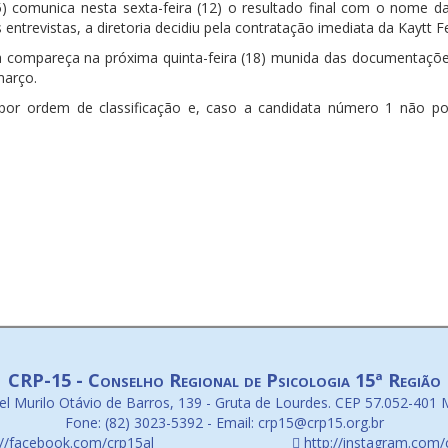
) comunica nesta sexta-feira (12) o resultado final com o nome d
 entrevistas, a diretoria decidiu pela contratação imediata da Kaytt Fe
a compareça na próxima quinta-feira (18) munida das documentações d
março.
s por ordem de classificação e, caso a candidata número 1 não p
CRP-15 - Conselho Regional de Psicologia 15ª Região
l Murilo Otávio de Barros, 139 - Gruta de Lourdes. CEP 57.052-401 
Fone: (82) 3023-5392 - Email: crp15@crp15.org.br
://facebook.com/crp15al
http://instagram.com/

——————

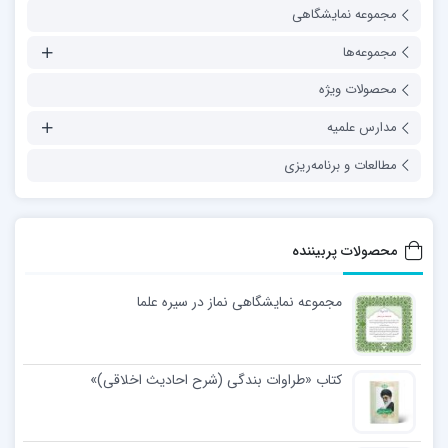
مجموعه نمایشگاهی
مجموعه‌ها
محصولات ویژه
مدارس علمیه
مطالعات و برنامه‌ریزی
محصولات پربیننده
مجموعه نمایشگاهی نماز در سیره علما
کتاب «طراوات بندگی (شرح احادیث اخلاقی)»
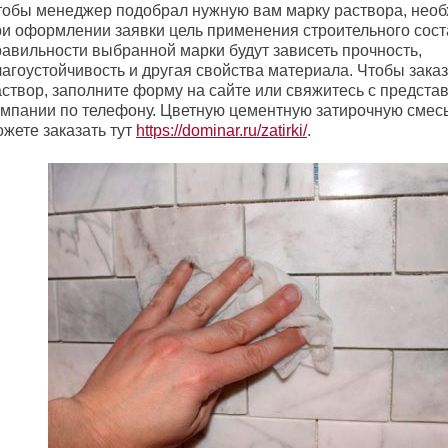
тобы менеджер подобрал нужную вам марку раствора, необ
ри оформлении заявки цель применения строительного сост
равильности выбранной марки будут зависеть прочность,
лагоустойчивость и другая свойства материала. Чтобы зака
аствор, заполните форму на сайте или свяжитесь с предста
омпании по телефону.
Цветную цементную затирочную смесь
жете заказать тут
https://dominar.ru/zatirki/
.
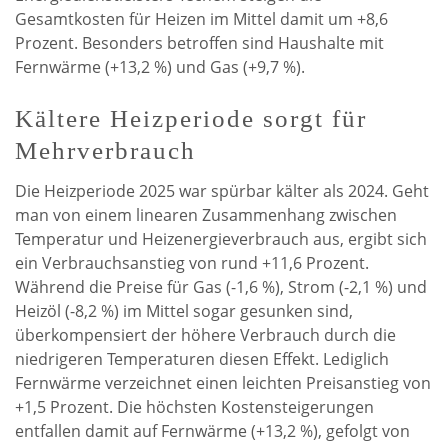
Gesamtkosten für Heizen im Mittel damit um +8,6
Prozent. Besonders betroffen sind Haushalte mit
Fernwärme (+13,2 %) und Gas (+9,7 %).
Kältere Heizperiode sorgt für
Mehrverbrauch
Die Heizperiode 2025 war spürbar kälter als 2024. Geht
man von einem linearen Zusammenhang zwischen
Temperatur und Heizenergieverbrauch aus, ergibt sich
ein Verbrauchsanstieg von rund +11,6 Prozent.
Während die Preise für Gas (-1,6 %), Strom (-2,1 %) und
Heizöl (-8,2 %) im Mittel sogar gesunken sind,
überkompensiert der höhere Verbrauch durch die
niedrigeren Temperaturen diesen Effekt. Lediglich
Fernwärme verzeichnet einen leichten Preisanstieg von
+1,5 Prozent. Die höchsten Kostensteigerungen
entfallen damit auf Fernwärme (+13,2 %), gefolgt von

——————

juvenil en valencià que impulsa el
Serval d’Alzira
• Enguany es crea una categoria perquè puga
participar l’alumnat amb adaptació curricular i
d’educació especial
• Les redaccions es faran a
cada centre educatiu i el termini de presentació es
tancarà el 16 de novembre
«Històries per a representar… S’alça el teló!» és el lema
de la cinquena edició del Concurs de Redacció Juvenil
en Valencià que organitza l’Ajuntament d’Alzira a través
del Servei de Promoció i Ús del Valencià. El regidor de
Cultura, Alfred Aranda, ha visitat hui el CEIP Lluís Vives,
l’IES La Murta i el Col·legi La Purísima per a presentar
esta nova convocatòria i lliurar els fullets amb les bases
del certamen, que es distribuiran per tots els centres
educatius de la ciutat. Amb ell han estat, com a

——————

TASK DESCRIPTION -> Copy out the lines above exactly, beginning at the one that contains "tancarà el 16 de novembre" and ending at the one that contains "educatius de la".

TASK SOLUTION ->
tancarà el 16 de novembre
«Històries per a representar… S’alça el teló!» és el lema
de la cinquena edició del Concurs de Redacció Juvenil
en Valencià que organitza l’Ajuntament d’Alzira a través
del Servei de Promoció i Ús del Valencià. El regidor de
Cultura, Alfred Aranda, ha visitat hui el CEIP Lluís Vives,
l’IES La Murta i el Col·legi La Purísima per a presentar
esta nova convocatòria i lliurar els fullets amb les bases
del certamen, que es distribuiran per tots els centres
educatius de la ciutat. Amb ell han estat, com a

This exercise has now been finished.